Martin Eisenberg Award
This award is for graduating majors who demonstrate leadership and activism in urban or labor issues.
Martin was a community organizer and a fierce advocate for racial and economic justice. Before he became a sociologist, he worked for decades at the United Community Center in Brooklyn, which provided programs and services for residents in Brownsville and East New York. After earning his PhD at the CUNY Graduate Center, he taught in the Urban Studies Department and was revered as an energetic and devoted teacher.
- 2019 Awardee: Aracelia Cook

Marcia Bayne Smith Award
Marcia’s family and friends established this award to recognize an MA in Urban Affairs for their commitment to African American or Afro-Caribbean women and their communities through excellence in a related research project or coursework.

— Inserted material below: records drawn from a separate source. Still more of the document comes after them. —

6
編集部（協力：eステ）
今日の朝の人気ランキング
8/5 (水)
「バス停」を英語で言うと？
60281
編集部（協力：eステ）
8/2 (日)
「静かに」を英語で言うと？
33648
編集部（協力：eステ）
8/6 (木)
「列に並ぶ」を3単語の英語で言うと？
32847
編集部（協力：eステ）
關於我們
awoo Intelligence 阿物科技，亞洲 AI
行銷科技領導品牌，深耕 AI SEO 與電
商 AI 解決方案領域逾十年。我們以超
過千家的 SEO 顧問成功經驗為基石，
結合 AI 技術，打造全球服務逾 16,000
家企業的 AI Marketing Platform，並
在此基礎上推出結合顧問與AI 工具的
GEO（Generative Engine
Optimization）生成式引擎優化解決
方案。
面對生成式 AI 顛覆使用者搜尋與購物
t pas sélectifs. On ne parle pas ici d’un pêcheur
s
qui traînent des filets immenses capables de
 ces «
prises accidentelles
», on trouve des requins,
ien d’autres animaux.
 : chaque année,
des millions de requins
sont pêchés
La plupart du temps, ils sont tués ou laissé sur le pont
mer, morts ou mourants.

Professor Marcia Bayne-Smith had many professional roles: social worker and administrator, researcher and author, international consultant, teacher and mentor. She did all of this with boundless energy, passion and compassion. Her scholarship explored the intersections of class, race, gender, immigrant status and access to health care as they affected health outcomes. She taught about these issues in her classes and consulted on them for government and foundations in the US and internationally. As a community health activist, Professor Bayne-Smith worked tirelessly on behalf of immigrants and especially, immigrant women of color. She was a founding member and the first Chair of the Caribbean Women’s Health Association.
- 2019 Awardee: Sharon Palmer

In Sharon Palmer’s MA Final Project entitled The Genesis of an Exodus, Sharon interviews upwardly mobile black Brooklynites on the various psychological and social issues and challenges that face them in navigating housing decisions in gentrifying Brooklyn.